Data to process START
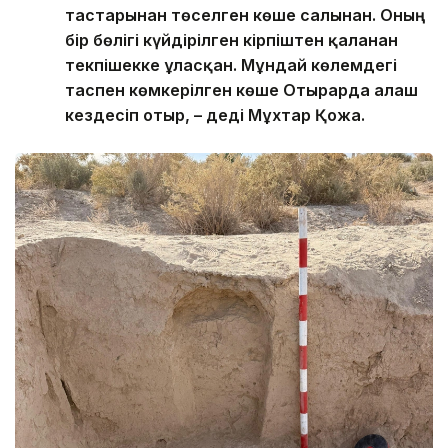
тастарынан төселген көше салынған. Оның
бір бөлігі күйдірілген кірпіштен қаланған
текпішекке ұласқан. Мұндай көлемдегі
таспен көмкерілген көше Отырарда алғаш
кездесіп отыр, – деді Мұхтар Қожа.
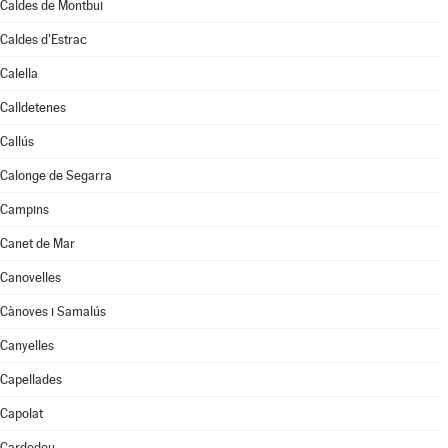
Caldes de Montbui
Caldes d'Estrac
Calella
Calldetenes
Callús
Calonge de Segarra
Campins
Canet de Mar
Canovelles
Cànoves i Samalús
Canyelles
Capellades
Capolat
Cardedeu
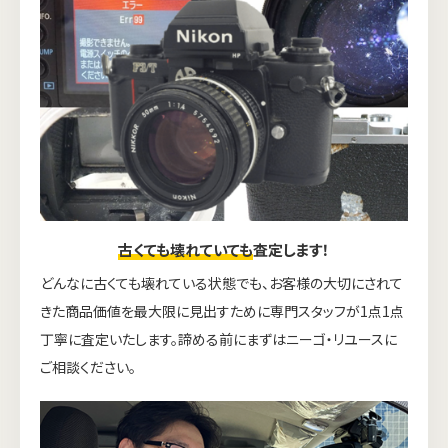
古くても壊れていても
査定します！
どんなに古くても壊れている状態でも、お客様の大切にされて
きた商品価値を最大限に見出すために専門スタッフが1点1点
丁寧に査定いたします。諦める前にまずはニーゴ・リユースに
ご相談ください。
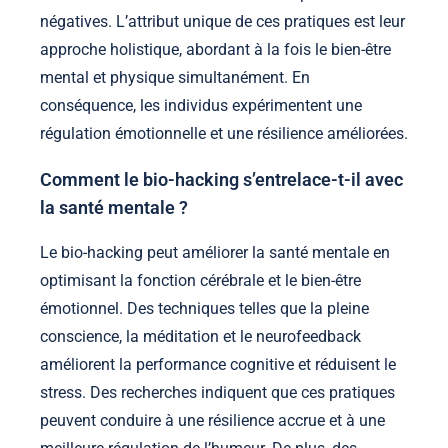
négatives. L’attribut unique de ces pratiques est leur
approche holistique, abordant à la fois le bien-être
mental et physique simultanément. En
conséquence, les individus expérimentent une
régulation émotionnelle et une résilience améliorées.
Comment le bio-hacking s’entrelace-t-il avec
la santé mentale ?
Le bio-hacking peut améliorer la santé mentale en
optimisant la fonction cérébrale et le bien-être
émotionnel. Des techniques telles que la pleine
conscience, la méditation et le neurofeedback
améliorent la performance cognitive et réduisent le
stress. Des recherches indiquent que ces pratiques
peuvent conduire à une résilience accrue et à une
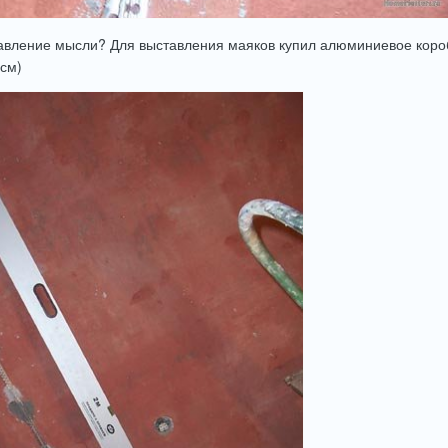
авление мысли? Для выставления маяков купил алюминиевое короб
 см)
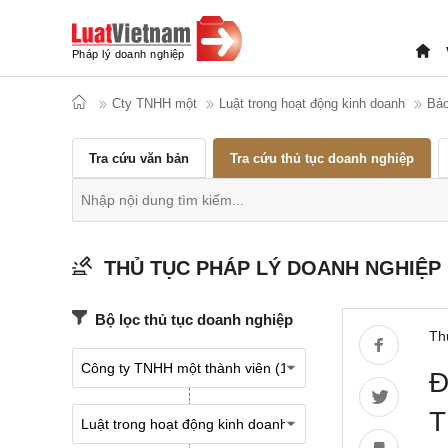
Cty TNHH một
Luật trong hoạt động kinh doanh
Bảo
Tra cứu văn bản
Tra cứu thủ tục doanh nghiệp
THỦ TỤC PHÁP LÝ DOANH NGHIỆP
Bộ lọc thủ tục doanh nghiệp
Th
Đ
T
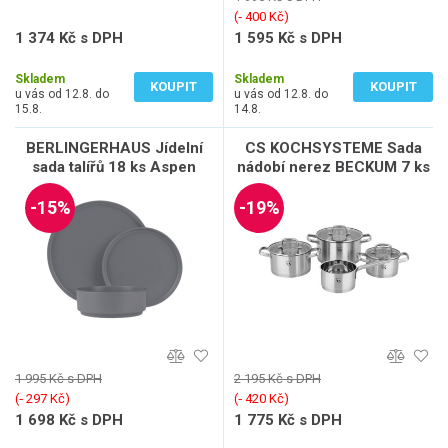
(‐ 400 Kč)
1 374 Kč s DPH
1 595 Kč s DPH
1 136 Kč bez DPH
1 318 Kč bez DPH
Skladem
Skladem
KOUPIT
KOUPIT
u vás od 12.8. do
u vás od 12.8. do
15.8.
14.8.
BERLINGERHAUS Jídelní
CS KOCHSYSTEME Sada
sada talířů 18 ks Aspen
nádobí nerez BECKUM 7 ks
Collection BH-10008
CS-088736
-15%
-19%
1 995 Kč s DPH
2 195 Kč s DPH
(‐ 297 Kč)
(‐ 420 Kč)
1 698 Kč s DPH
1 775 Kč s DPH
1 403 Kč bez DPH
1 467 Kč bez DPH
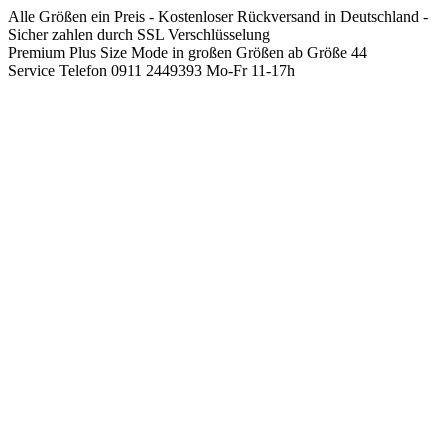
Springen
Alle Größen ein Preis - Kostenloser Rückversand in Deutschland -
Sie
Sicher zahlen durch SSL Verschlüsselung
zum
Premium Plus Size Mode in großen Größen ab Größe 44
Inhalt
Service Telefon 0911 2449393 Mo-Fr 11-17h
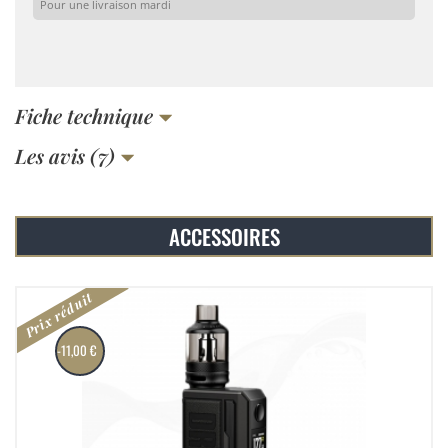
Pour une livraison mardi
Fiche technique
Les avis (7)
ACCESSOIRES
Prix réduit
-11,00 €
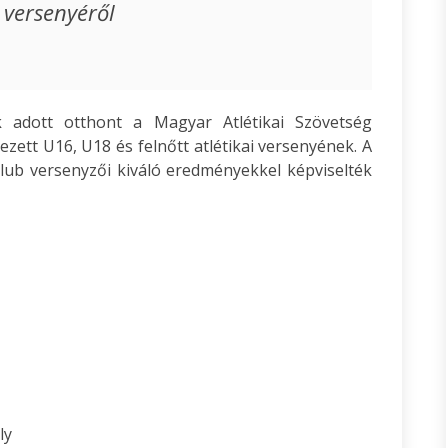
 versenyéről
adott otthont a Magyar Atlétikai Szövetség
zett U16, U18 és felnőtt atlétikai versenyének. A
ub versenyzői kiváló eredményekkel képviselték
ly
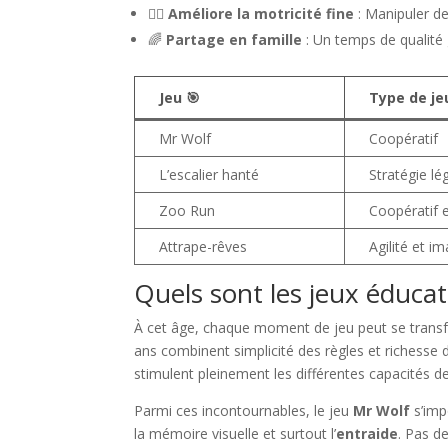
🤸‍♂️
Améliore la motricité fine
: Manipuler de
🌈
Partage en famille
: Un temps de qualité 
Jeu 🎯
Type de je
Mr Wolf
Coopératif
L’escalier hanté
Stratégie lé
Zoo Run
Coopératif 
Attrape-rêves
Agilité et i
Quels sont les jeux éducat
À cet âge, chaque moment de jeu peut se transfor
ans combinent simplicité des règles et richesse 
stimulent pleinement les différentes capacités d
Parmi ces incontournables, le jeu
Mr Wolf
s’imp
la mémoire visuelle et surtout l’
entraide
. Pas d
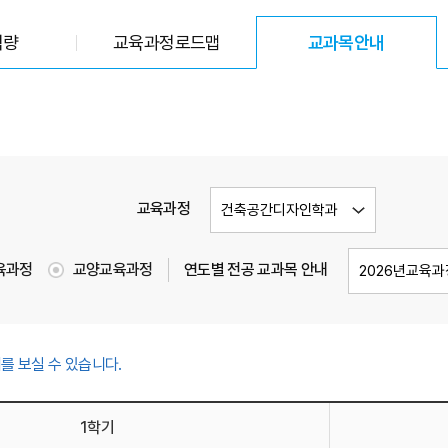
역량
교육과정로드맵
교과목안내
선택됨
교육과정
육과정
교양교육과정
연도별 전공 교과목 안내
를 보실 수 있습니다.
1학기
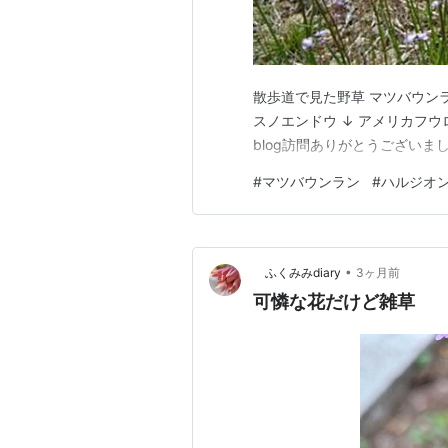
散歩道で見た野草 マツバウンラン
スノエンドウ ↓ アメリカフウ
blog訪問ありがとうございま
#
マツバウンラン
#
ハルジオ
•
ふくみみdiary
3ヶ月前
可憐な花だけど雑草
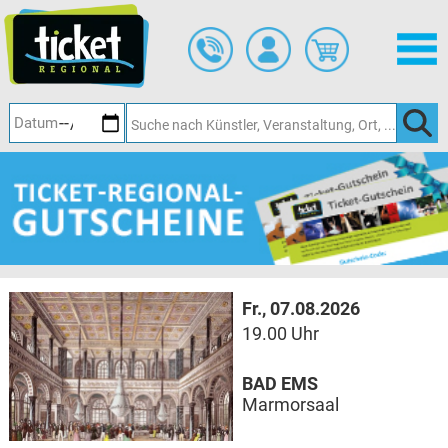
Zum
Hauptinhalt
springen
Fr., 07.08.2026
19.00 Uhr
BAD EMS
Marmorsaal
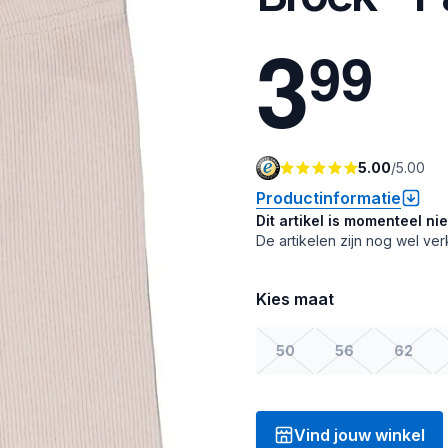
3
9
9
5.00
/
5.00
Productinformatie
Dit artikel is momenteel ni
De artikelen zijn nog wel ver
Kies maat
50
56
62
Vind jouw winkel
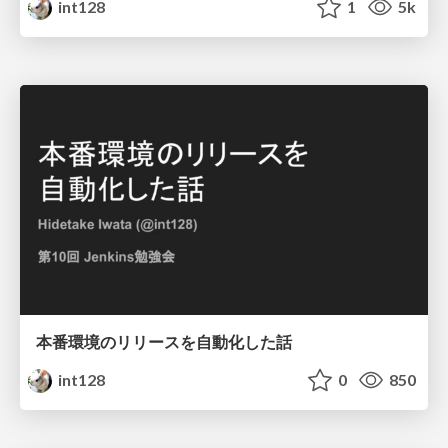
int128
1
5k
本番環境のリリースを自動化した話
int128
0
850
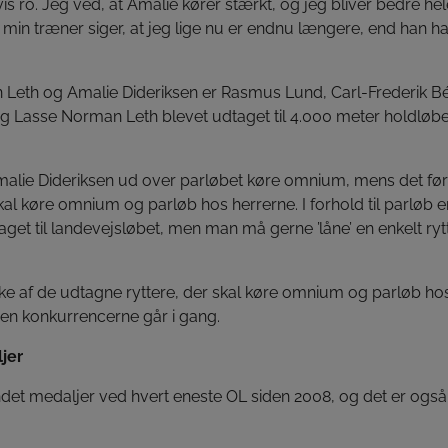
vis ro. Jeg ved, at Amalie kører stærkt, og jeg bliver bedre hel
in træner siger, at jeg lige nu er endnu længere, end han h
Leth og Amalie Dideriksen er Rasmus Lund, Carl-Frederik Bév
g Lasse Norman Leth blevet udtaget til 4.000 meter holdløb
alie Dideriksen ud over parløbet køre omnium, mens det førs
kal køre omnium og parløb hos herrerne. I forhold til parløb 
taget til landevejsløbet, men man må gerne ’låne’ en enkelt ryt
ke af de udtagne ryttere, der skal køre omnium og parløb hos
inden konkurrencerne går i gang.
jer
det medaljer ved hvert eneste OL siden 2008, og det er også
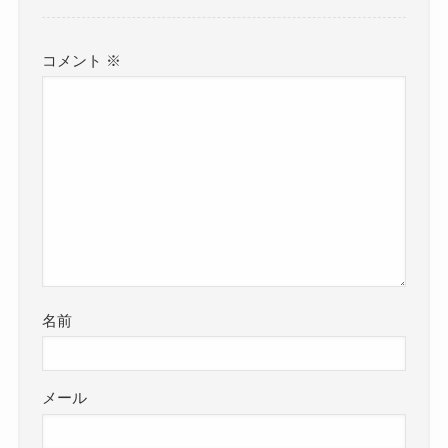
コメント
※
名前
メール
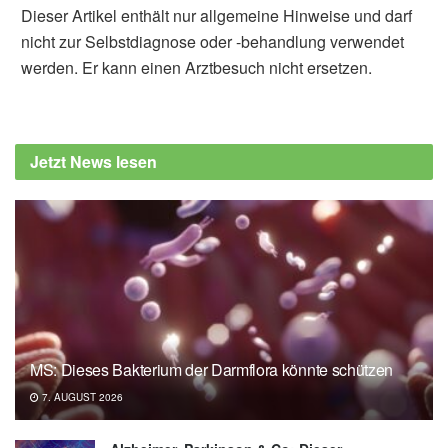
Dieser Artikel enthält nur allgemeine Hinweise und darf
nicht zur Selbstdiagnose oder -behandlung verwendet
werden. Er kann einen Arztbesuch nicht ersetzen.
Alexander Stindt
Hafiza Hira Bashir, Muhammad Adeel
Hasnain, Aoun Abbas, Jae-Hyuk Lee, Gi-
Jetzt News lesen
Seong Moon: The Impact of Fermented Dairy
Products and Probiotics on Bone Health
Improvement; in: Food Science and Animal
Resources (veröffentlicht 01.03.2025),
Food
Science and Animal Resources
Universitätsspital Zürich (USZ): 6 Tipps für
starke Knochen (Stand 19.03.2025) ,
usz.ch
MS: Dieses Bakterium der Darmflora könnte schützen
7. AUGUST 2026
Data to process END
Exercise details:
Leave the pictures out and repeat exactly the lines from the beginning of the records to the line bearing "négatives. L’attribut unique", both ends counted.

Reply to the task:
тастарынан төселген көше салынған. Оның
бір бөлігі күйдірілген кірпіштен қаланған
текпішекке ұласқан. Мұндай көлемдегі
таспен көмкерілген көше Отырарда алғаш
кездесіп отыр, – деді Мұхтар Қожа.
Caldes de Montbui
Caldes d'Estrac
Calella
Calldetenes
Callús
Calonge de Segarra
Campins
Canet de Mar
Canovelles
Cànoves i Samalús
Canyelles
Capellades
Capolat
Cardedeu
古くても壊れていても
査定します！
どんなに古くても壊れている状態でも、お客様の大切にされて
きた商品価値を最大限に見出すために専門スタッフが1点1点
丁寧に査定いたします。諦める前にまずはニーゴ・リユースに
ご相談ください。
négatives. L’attribut unique de ces pratiques est leur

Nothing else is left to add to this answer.